We left our separate ways, her with the satisfaction of appropriately commemorating the tragic passing of a young man on behalf of his grieving parents, I, with enough good-deed contentment to last me several days or maybe even weeks.
I got home and fired up the laptop and uploaded the photos. His name was already in the system but there were no pictures. I fixed that. Whoever had created his memorial had included an obituary:
“Christopher Michael Huskey, age 29, of Hillsboro Missouri, passed away on February 18, 2011. He was born October 2, 1981 in St. Louis, Missouri. Chris was an Electronic Technician at Midwest Associates of Hillsboro Missouri, student at Jefferson College and a member of the Fire Box Band. Survived by Wife- Christa J. Huskey of Hillsboro Missouri. Son-Timothy Michael Davidson of Fenton Missouri. . .”

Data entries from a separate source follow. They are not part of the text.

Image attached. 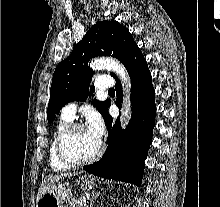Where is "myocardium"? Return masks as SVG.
Returning <instances> with one entry per match:
<instances>
[{
  "label": "myocardium",
  "mask_w": 220,
  "mask_h": 207,
  "mask_svg": "<svg viewBox=\"0 0 220 207\" xmlns=\"http://www.w3.org/2000/svg\"><path fill=\"white\" fill-rule=\"evenodd\" d=\"M83 128H85V126L81 123H78V122L69 123L62 129V131L59 133L56 139L55 150H56L57 158L59 159L61 163H63L64 165L68 167H82L85 165H89L95 162L96 160H98L104 152V144L101 141H99V146H98L97 151L88 159H85L82 161H74V160H71L66 155L65 150H64V143H65L66 138L74 130L83 129Z\"/></svg>",
  "instance_id": "f54148a6"
}]
</instances>
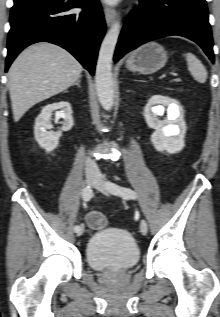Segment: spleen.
Here are the masks:
<instances>
[{
	"mask_svg": "<svg viewBox=\"0 0 220 317\" xmlns=\"http://www.w3.org/2000/svg\"><path fill=\"white\" fill-rule=\"evenodd\" d=\"M184 56L192 77L199 83H205L207 71L201 61L192 53H186Z\"/></svg>",
	"mask_w": 220,
	"mask_h": 317,
	"instance_id": "1",
	"label": "spleen"
}]
</instances>
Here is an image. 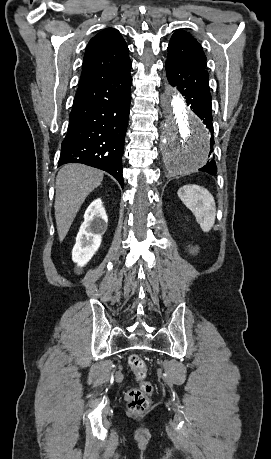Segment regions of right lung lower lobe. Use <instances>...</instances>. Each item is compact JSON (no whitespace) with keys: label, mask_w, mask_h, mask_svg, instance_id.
<instances>
[{"label":"right lung lower lobe","mask_w":271,"mask_h":459,"mask_svg":"<svg viewBox=\"0 0 271 459\" xmlns=\"http://www.w3.org/2000/svg\"><path fill=\"white\" fill-rule=\"evenodd\" d=\"M131 83L129 72L75 96L58 166L82 163L99 168L123 187L122 155Z\"/></svg>","instance_id":"98d812e1"}]
</instances>
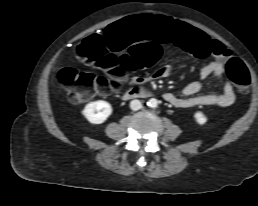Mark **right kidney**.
<instances>
[{
  "mask_svg": "<svg viewBox=\"0 0 258 206\" xmlns=\"http://www.w3.org/2000/svg\"><path fill=\"white\" fill-rule=\"evenodd\" d=\"M112 112L111 104L103 100L90 102L82 110V114L92 124L105 122Z\"/></svg>",
  "mask_w": 258,
  "mask_h": 206,
  "instance_id": "ca27d5eb",
  "label": "right kidney"
}]
</instances>
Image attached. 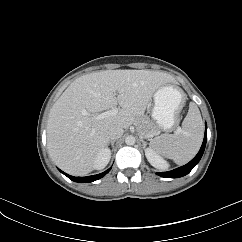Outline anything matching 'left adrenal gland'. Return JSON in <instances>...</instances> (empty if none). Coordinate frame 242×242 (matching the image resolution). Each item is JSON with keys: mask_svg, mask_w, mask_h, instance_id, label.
<instances>
[{"mask_svg": "<svg viewBox=\"0 0 242 242\" xmlns=\"http://www.w3.org/2000/svg\"><path fill=\"white\" fill-rule=\"evenodd\" d=\"M141 141L143 143V148L145 149L146 148V145H147V142L143 139V137L141 136Z\"/></svg>", "mask_w": 242, "mask_h": 242, "instance_id": "obj_1", "label": "left adrenal gland"}]
</instances>
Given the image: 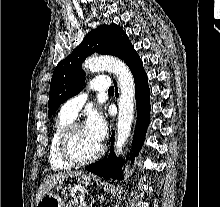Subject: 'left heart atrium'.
Instances as JSON below:
<instances>
[{"instance_id":"obj_1","label":"left heart atrium","mask_w":220,"mask_h":207,"mask_svg":"<svg viewBox=\"0 0 220 207\" xmlns=\"http://www.w3.org/2000/svg\"><path fill=\"white\" fill-rule=\"evenodd\" d=\"M86 133L101 144L107 133V125L104 117L98 111L91 112L84 127Z\"/></svg>"}]
</instances>
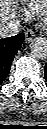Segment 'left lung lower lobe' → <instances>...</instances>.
<instances>
[{"label":"left lung lower lobe","mask_w":47,"mask_h":129,"mask_svg":"<svg viewBox=\"0 0 47 129\" xmlns=\"http://www.w3.org/2000/svg\"><path fill=\"white\" fill-rule=\"evenodd\" d=\"M44 71H45V77H46V80H47V64H46V66L44 68Z\"/></svg>","instance_id":"obj_1"}]
</instances>
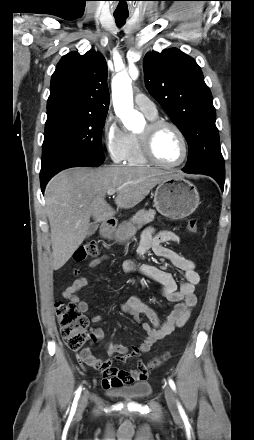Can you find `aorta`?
<instances>
[{
  "instance_id": "762f6f07",
  "label": "aorta",
  "mask_w": 254,
  "mask_h": 440,
  "mask_svg": "<svg viewBox=\"0 0 254 440\" xmlns=\"http://www.w3.org/2000/svg\"><path fill=\"white\" fill-rule=\"evenodd\" d=\"M138 71L135 70V77ZM132 80L127 71H121L112 79V99L116 115L125 128L136 130L143 124V116L133 108Z\"/></svg>"
}]
</instances>
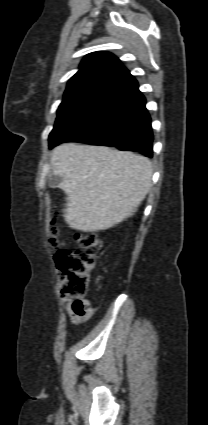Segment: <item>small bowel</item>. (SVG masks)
<instances>
[{
    "label": "small bowel",
    "mask_w": 208,
    "mask_h": 425,
    "mask_svg": "<svg viewBox=\"0 0 208 425\" xmlns=\"http://www.w3.org/2000/svg\"><path fill=\"white\" fill-rule=\"evenodd\" d=\"M61 300L66 305L70 321L75 325L88 321L95 313V308L90 306L89 301L86 307L78 309L76 302L72 299L62 297Z\"/></svg>",
    "instance_id": "1"
}]
</instances>
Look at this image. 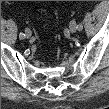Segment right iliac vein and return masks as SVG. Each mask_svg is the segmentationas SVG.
I'll use <instances>...</instances> for the list:
<instances>
[{
	"instance_id": "1",
	"label": "right iliac vein",
	"mask_w": 109,
	"mask_h": 109,
	"mask_svg": "<svg viewBox=\"0 0 109 109\" xmlns=\"http://www.w3.org/2000/svg\"><path fill=\"white\" fill-rule=\"evenodd\" d=\"M31 37V31L29 29L25 30V38H30Z\"/></svg>"
}]
</instances>
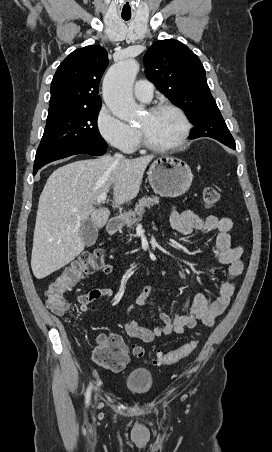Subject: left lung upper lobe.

I still don’t know quite what to make of it. I have no idea what caused him so much pain and anguish. I can only imagine that borne by his family, his child, his wife, his parents. Only time will help with the healing, I am told, though most likely it will never completely heal. The death of a loved one leaves a permanent scar on the loved ones. A tragedy such as this, a much deeper and more jagged one. So many questions, so many unknowns. So much promise, so much potential, so much life unfulfilled.